Data shown

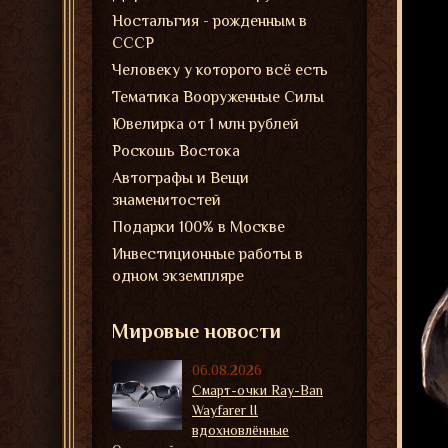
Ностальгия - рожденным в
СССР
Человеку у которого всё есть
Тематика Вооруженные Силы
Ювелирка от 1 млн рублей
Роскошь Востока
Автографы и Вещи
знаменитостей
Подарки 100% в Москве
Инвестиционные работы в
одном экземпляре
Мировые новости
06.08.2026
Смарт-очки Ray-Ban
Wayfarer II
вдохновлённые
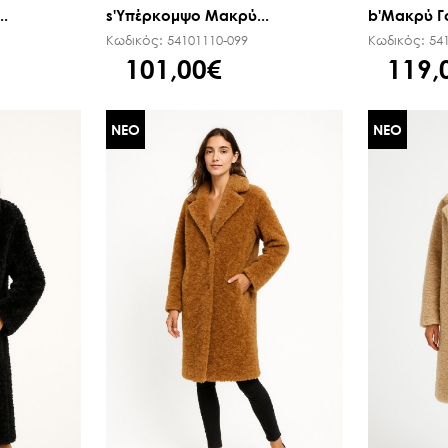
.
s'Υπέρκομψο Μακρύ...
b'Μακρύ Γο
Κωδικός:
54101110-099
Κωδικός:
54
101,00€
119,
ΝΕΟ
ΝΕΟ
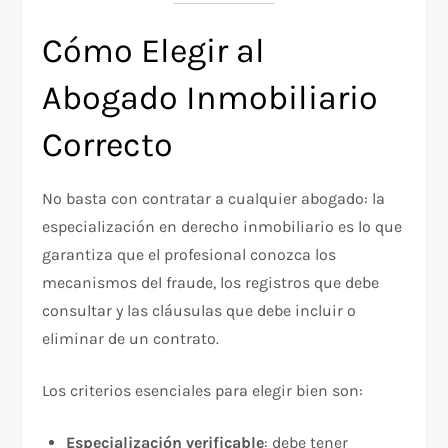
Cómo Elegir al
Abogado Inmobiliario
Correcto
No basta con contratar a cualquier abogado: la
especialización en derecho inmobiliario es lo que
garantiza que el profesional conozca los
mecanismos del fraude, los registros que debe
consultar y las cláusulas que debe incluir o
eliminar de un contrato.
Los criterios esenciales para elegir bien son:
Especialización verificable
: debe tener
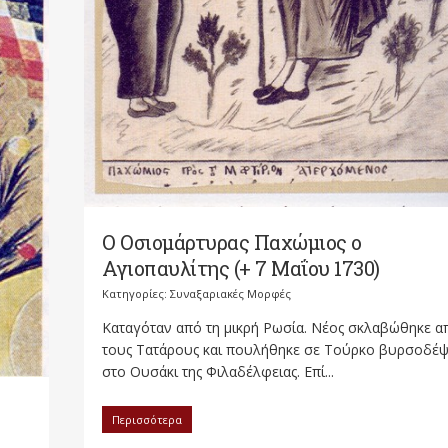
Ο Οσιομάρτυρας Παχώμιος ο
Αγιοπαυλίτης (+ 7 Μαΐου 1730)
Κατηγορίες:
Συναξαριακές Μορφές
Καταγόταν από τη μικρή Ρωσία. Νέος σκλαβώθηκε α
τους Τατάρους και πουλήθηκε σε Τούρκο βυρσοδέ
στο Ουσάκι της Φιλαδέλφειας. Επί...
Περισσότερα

--

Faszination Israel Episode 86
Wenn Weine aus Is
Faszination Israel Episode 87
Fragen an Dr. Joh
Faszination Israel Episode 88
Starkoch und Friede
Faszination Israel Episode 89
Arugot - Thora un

---

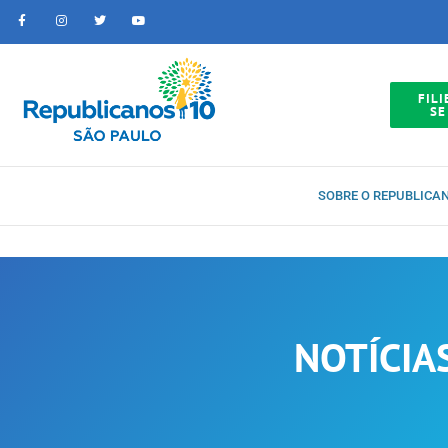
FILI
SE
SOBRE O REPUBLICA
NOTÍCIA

What is needed
Could you retype exactly the lines above, starting at the line that contains "Fragen an Dr. Joh" and ending at the line that contains "Arugot - Thora un", and nothing more?

Exercise answer
Fragen an Dr. Joh
Faszination Israel Episode 88
Starkoch und Friede
Faszination Israel Episode 89
Arugot - Thora un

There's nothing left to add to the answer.